Bloomberg are offering its US staff a $75 daily commuting stipend that they can spend however they want. And other companies are doing the best they can. This still lends credence to ‘the great resignation.’ Initially starting with the retail, food service, and hospitality sectors which were hard hit during the pandemic, it has since spread to other industries. By September 2021, the US Bureau of Labor Statistics reported 4.4 million resignations.

That’s where the most critical question lies…work from home, work from the office or stick to this new hybrid world culture?

Borris Johnson thinks, “We need to get back into the habit of getting into the office.” Because his experience of working from home “is you spend an awful lot of time making another cup of coffee and then, you know, getting up, walking very slowly to the fridge, hacking off a small piece of cheese, then walking very slowly back to your laptop and then forgetting what it was you’re doing.”

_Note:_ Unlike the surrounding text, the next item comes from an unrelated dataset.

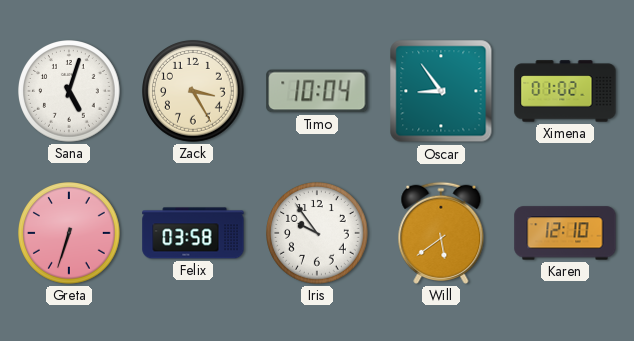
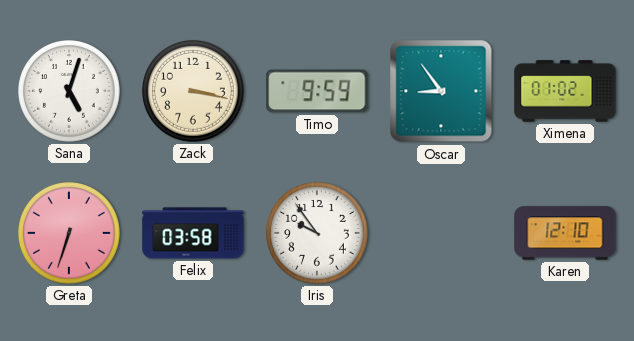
Zack: 3:25 -> 3:17
Timo: 10:04 -> 9:59
Will: 5:39 -> none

While New York City Mayor Eric Adams says you “can't stay home in your pajamas all day."

In the end, does it really matter where we work if efficiency and productivity are great? We’ve proven that companies can trust us to achieve the same results — or better! — and on time with this hybrid model. Employees can be more flexible, which boosts satisfaction, improves both productivity and retention, and improves diversity in the workplace because corporations can hire through the US and indeed all over the world.

We’ve seen companies make this work in many ways, through virtual lunches, breakout rooms, paint and prosecco parties, and — the most popular — trivia nights.

As much as we strive for normalcy, the last two years cannot simply be erased. So instead of wiping out this era, it's time to embrace the change and find the right world culture for you.